エバートロンなどが生鮮品輸出実証試験 鮮度維持の最先端3技術を活用 (1/2ページ)

エバートロン製の鮮度維持装置「フレッシュトロン」に1時間入れてから1カ月冷蔵したイチゴ(右)と何もせずに1カ月冷蔵したイチゴ
エバートロン製の鮮度維持装置「フレッシュトロン」に1時間入れてから1カ月冷蔵したイチゴ(右)と何もせずに1カ月冷蔵したイチゴ【拡大】

 電波振動技術を使った技術開発のエバートロン(東京都港区)や全国農業協同組合連合会(JA全農)、豊田通商、大阪大学など8企業・団体は、最先端の鮮度維持技術を3つ組み合わせた、国産生鮮食品の海外輸出のための実証プロジェクトを開始する。
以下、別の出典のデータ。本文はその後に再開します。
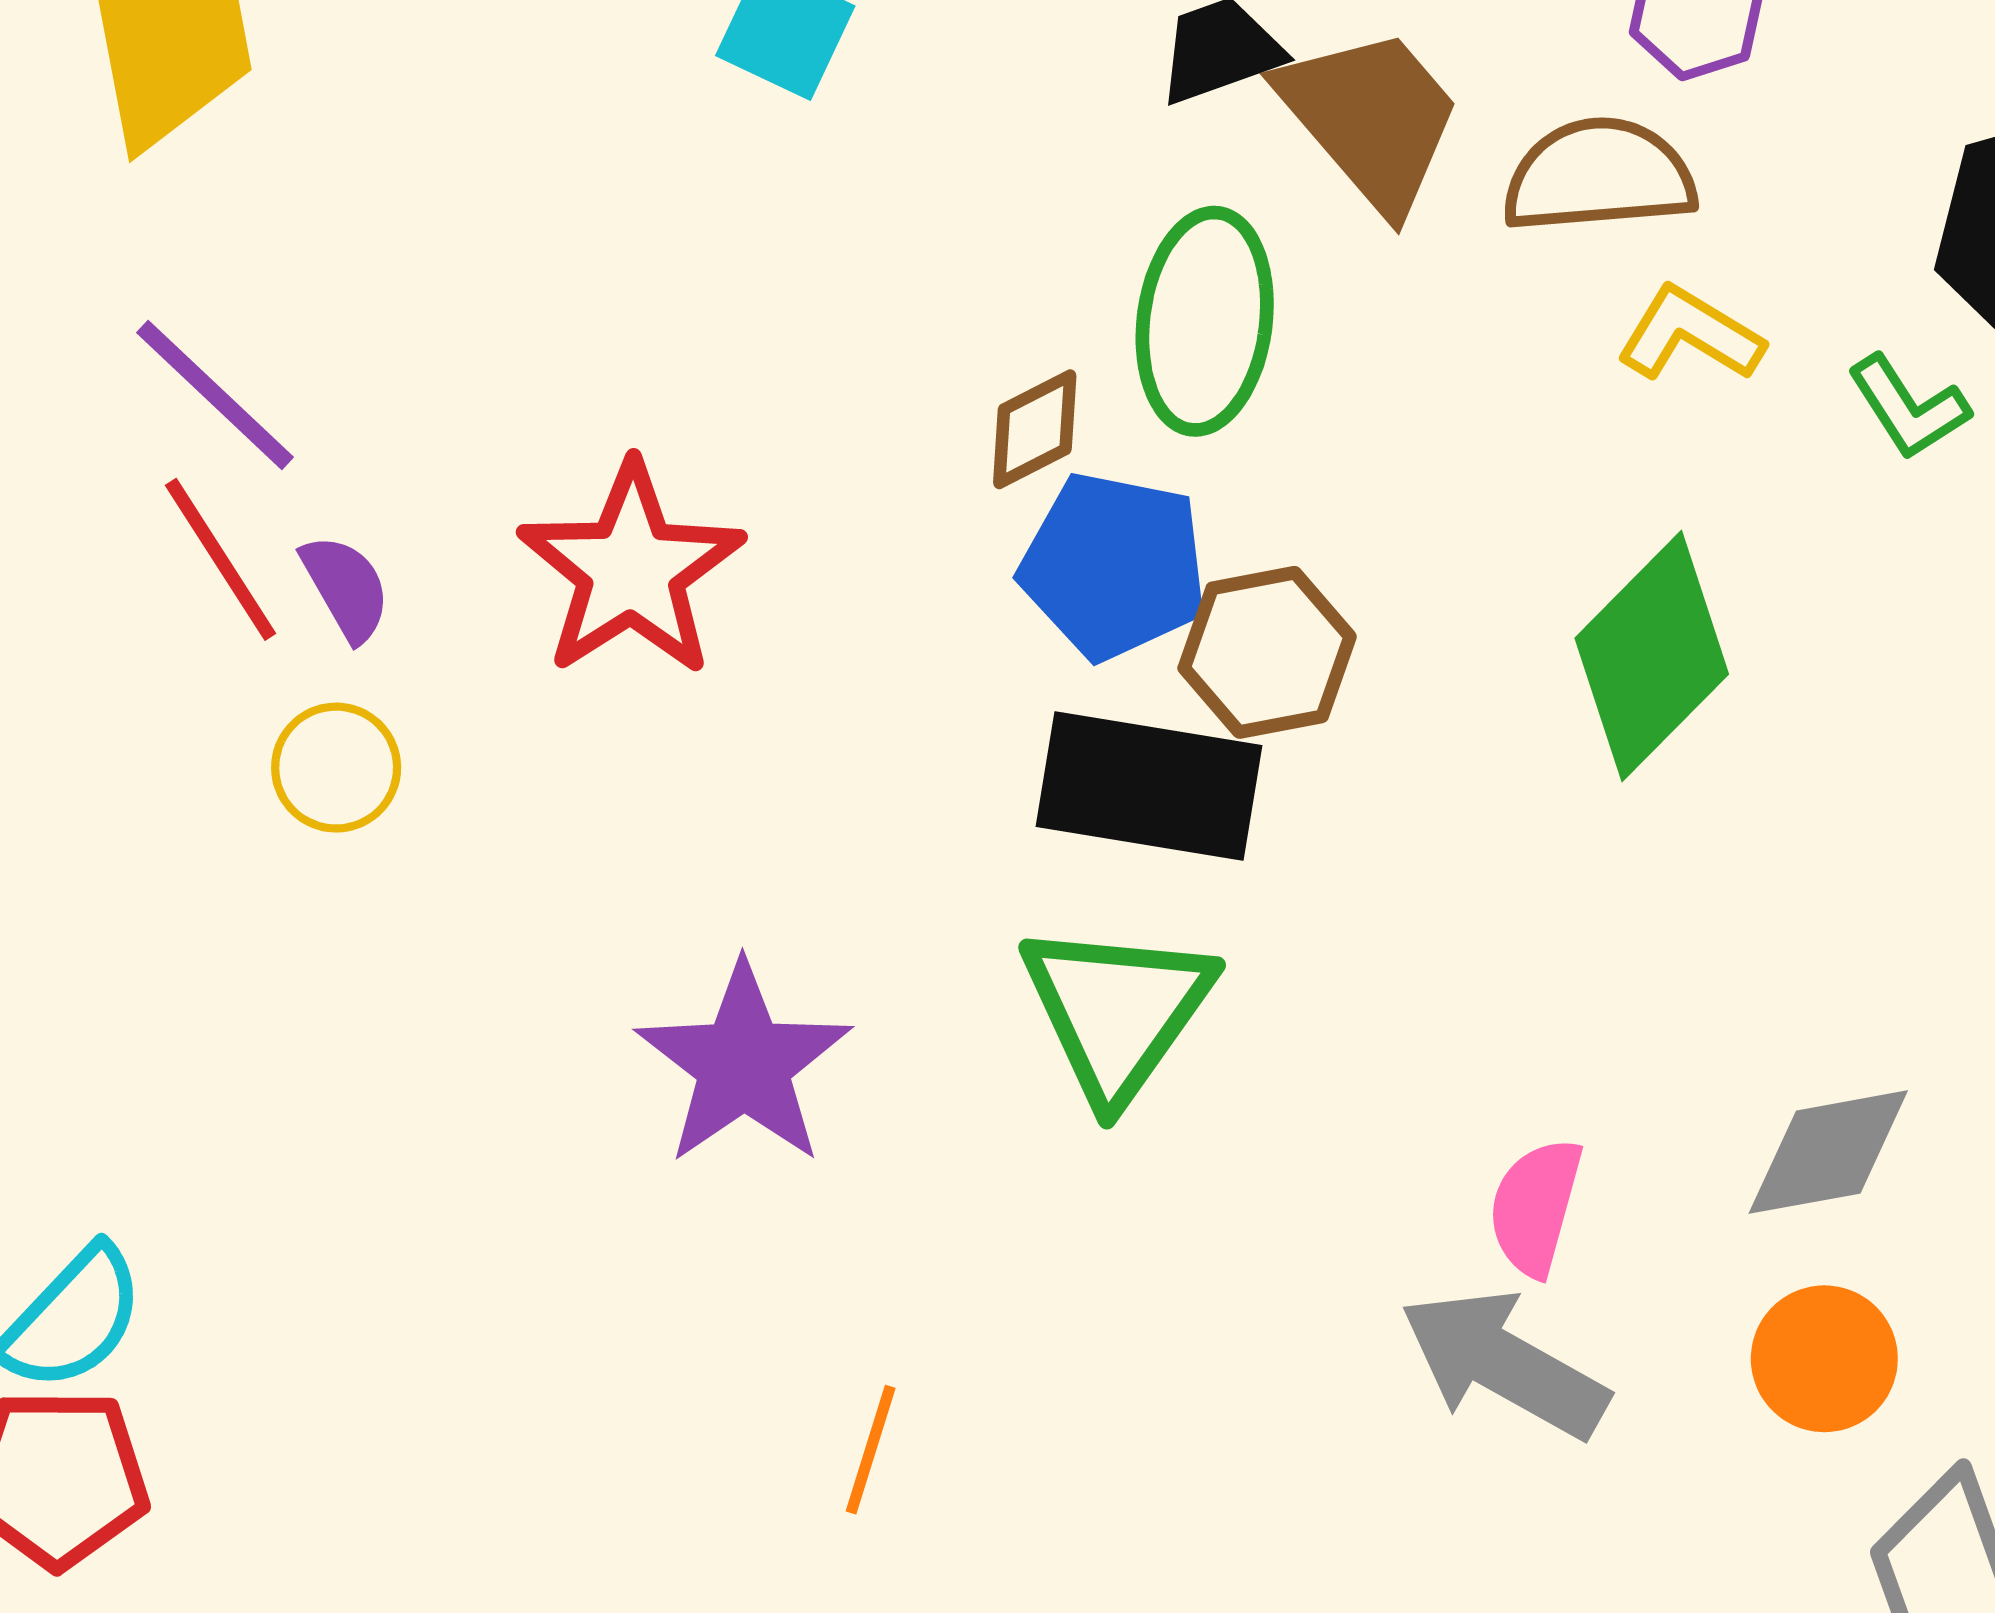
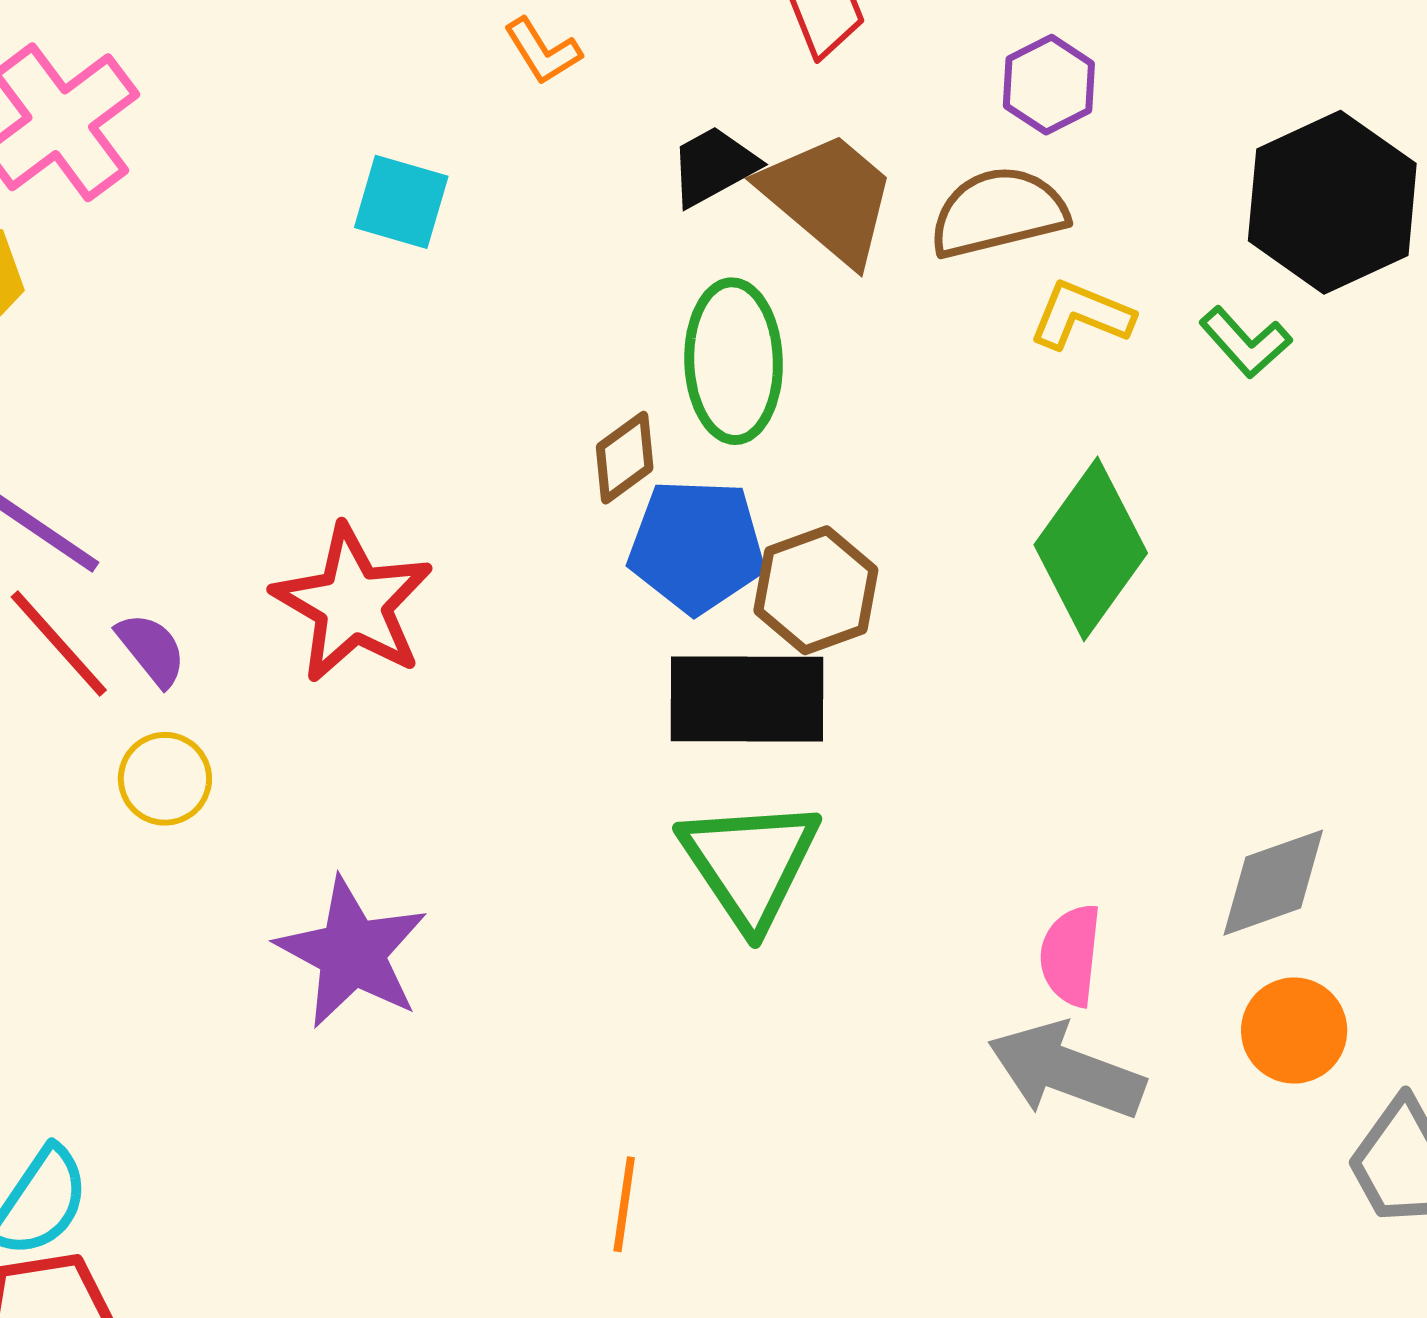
purple star: (744, 1064) -> (352, 953), moved

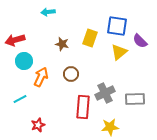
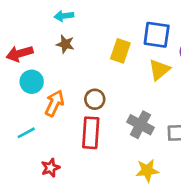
brown star: (62, 44) -> (65, 44), moved
gray cross: (105, 93) -> (140, 125), turned -36
red rectangle: (83, 107) -> (91, 133), moved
現状では農産物などの輸出の多くが航空便だが、約1カ月間鮮度を保持できれば、船による輸送や販売期間の延長で、輸出拡大に弾みがつくと期待されている。

 エバートロンは、電波で食品に含まれる水の分子結合構造を変化させて鮮度を維持する装置「フレッシュトロン」を独自開発した。冷蔵庫などに後付けでき、この装置に約1時間入れた生鮮品が1週間後もかびなどが発生しなかった。さらに果物など食材によっては、冷蔵で1カ月程度鮮度を維持できるとみており、実証試験を行うことにした。

 野菜や果物など生鮮食品の構造は、水分がなくなると組織が崩れ、食品に含まれる水は「結合水」と「自由水」に分けられる。

 このうち、結合水は食品の繊維と結びついて安定しているが、自由水は食品の中で自由に活動して時間が経過するとドリップのような形で流れだし、これが雑菌などと結びついてかびや腐敗の原因になっている。

 エバートロンが開発した電波振動技術は、自由水を結びつけて「連珠構造」とし、安定した形に変化させることで鮮度を保持できる仕組みだ。